Records for this task:
━━━━━━━━━━━━━━━━
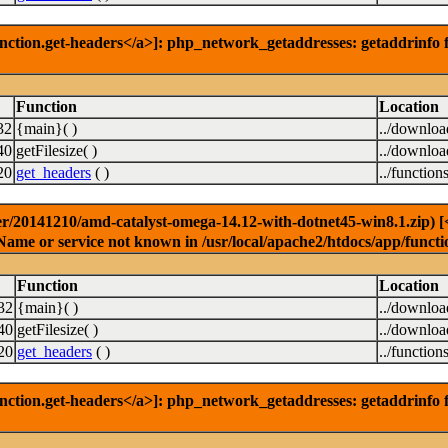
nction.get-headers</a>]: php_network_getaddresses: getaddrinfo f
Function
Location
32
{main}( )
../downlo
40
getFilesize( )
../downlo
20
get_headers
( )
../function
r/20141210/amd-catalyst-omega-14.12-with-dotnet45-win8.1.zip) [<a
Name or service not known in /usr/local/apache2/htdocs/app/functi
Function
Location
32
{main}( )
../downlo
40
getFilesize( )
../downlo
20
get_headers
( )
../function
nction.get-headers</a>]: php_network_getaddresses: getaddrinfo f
━━━━━━━━━━━━━━━━
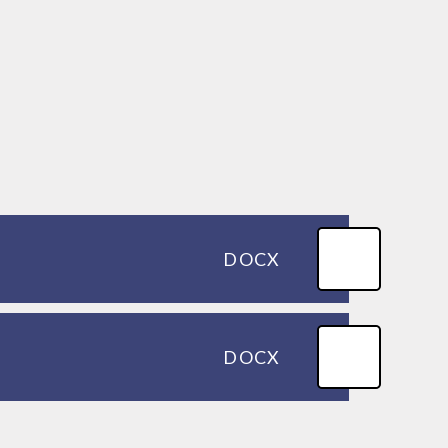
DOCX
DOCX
━━━━━━━━━━━━━━━━
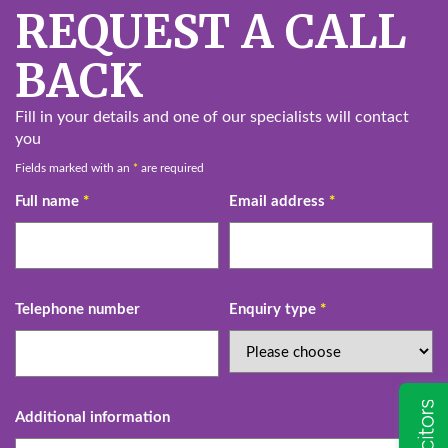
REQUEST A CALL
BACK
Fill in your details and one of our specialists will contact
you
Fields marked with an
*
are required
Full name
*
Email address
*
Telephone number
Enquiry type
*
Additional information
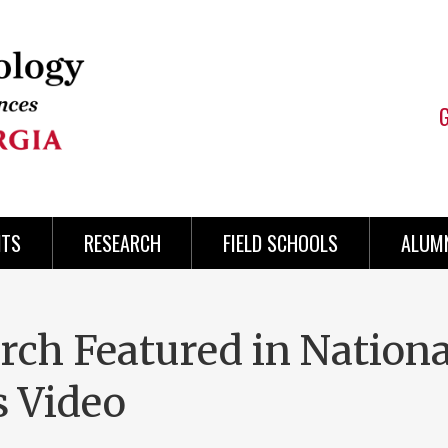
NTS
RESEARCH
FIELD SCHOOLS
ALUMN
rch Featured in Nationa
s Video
━━━━━━━━━━━━━━━━
The problem: Please filter the listing down to lines that include the word "with".

Answer to this exercise:
r/20141210/amd-catalyst-omega-14.12-with-dotnet45-win8.1.zip) [<a
Fields marked with an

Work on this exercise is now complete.